Britain has always had an erratic relationship with alcohol. Sometimes we make it too expensive to enjoy. At other times, the authorities are accused of permitting widespread alcohol abuse by allowing it to become too cheap. We are in the throes of such a debate today. In 2012 the Coalition pledged to increase the minimum unit price of alcohol but abandoned the policy when David Cameron declared there was insufficient evidence to prove it would reduce excessive drinking. In last month’s budget the Chancellor cut the price of beer and froze the duty on spirits.
Many researchers disagree with this policy. A Sheffield University report recently suggested minimum pricing for alcohol would lead to 860 fewer deaths a year and 29,900 fewer hospital admissions among heavy drinkers while moderate drinkers would barely be affected — that evening glass of Chablis would be safe.
History would seem to be on their side. A new exhibition at the Royal College of Physicians in London, This Bewitching Poison (until June 27), examines the use of wine and beer as medicines in Britain; the 18th-century gin craze; and Guinness’s “doctor-recommended” advertisements of the 20th century. The implication is that increased alcohol prices have been helpful in the past.

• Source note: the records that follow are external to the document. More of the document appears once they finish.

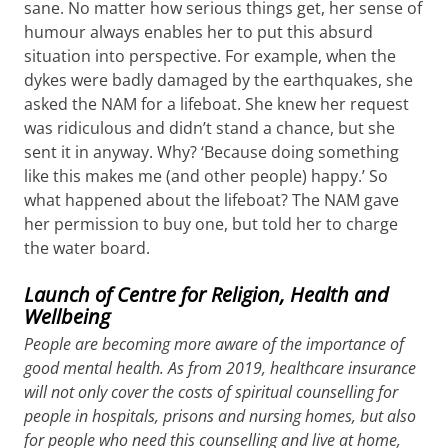
sane. No matter how serious things get, her sense of
humour always enables her to put this absurd
situation into perspective. For example, when the
dykes were badly damaged by the earthquakes, she
asked the NAM for a lifeboat. She knew her request
was ridiculous and didn’t stand a chance, but she
sent it in anyway. Why? ‘Because doing something
like this makes me (and other people) happy.’ So
what happened about the lifeboat? The NAM gave
her permission to buy one, but told her to charge
the water board.
Launch of Centre for Religion, Health and
Wellbeing
People are becoming more aware of the importance of
good mental health. As from 2019, healthcare insurance
will not only cover the costs of spiritual counselling for
people in hospitals, prisons and nursing homes, but also
for people who need this counselling and live at home,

In 1688, William of Orange arrived in Britain and brought with him the Dutch love of gin. At the same time, there were several excellent grain harvests and English gin production soared. Gin shops and stalls sprang up and widespread inebriation ensued. William Hogarth’s engraving Gin Lane (1751), in which a drunken mother lets her child fall to its death against a background of debauchery and squalor, encapsulated public worries about alcohol. It still has the power to shock.
In 1725, Dr John Friend presented a petition to parliament criticising “the fatal effects of the frequent use of several sorts of distilled spirituous liquors”. The Gin Act, passed in 1751, raised the price of the spirit substantially. Gin consumption halved and the panic subsided. Another Hogarth engraving, Beer Street (1751), celebrates the virtues of the milder drink. By consuming beer, people were refreshed and happy and society was safer. (These were the days before Stella Artois.)

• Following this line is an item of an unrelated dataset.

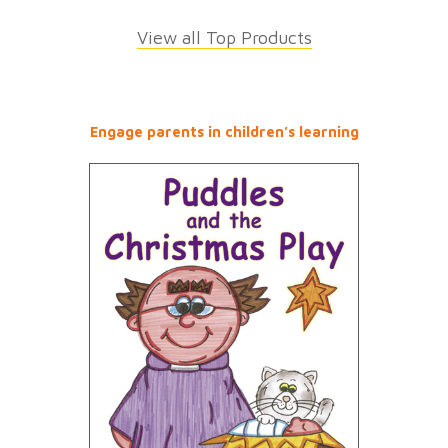
View all Top Products
Engage parents in children’s learning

Hogarth was exaggerating, but there clearly is a need to put some cap on the price of strong drink. Cameron needs to tackle the availability of high-proof alcohol for next to nothing.
At the same time, we also need to evaluate our attitudes to drink. One of the exhibits in The Bewitching Poison is a Premier League replica shirt emblazoned with the Carlsberg logo. The shirt is sized for a ten-year-old child. It is not just the price of alcohol that bedevils us, but its beguiling image.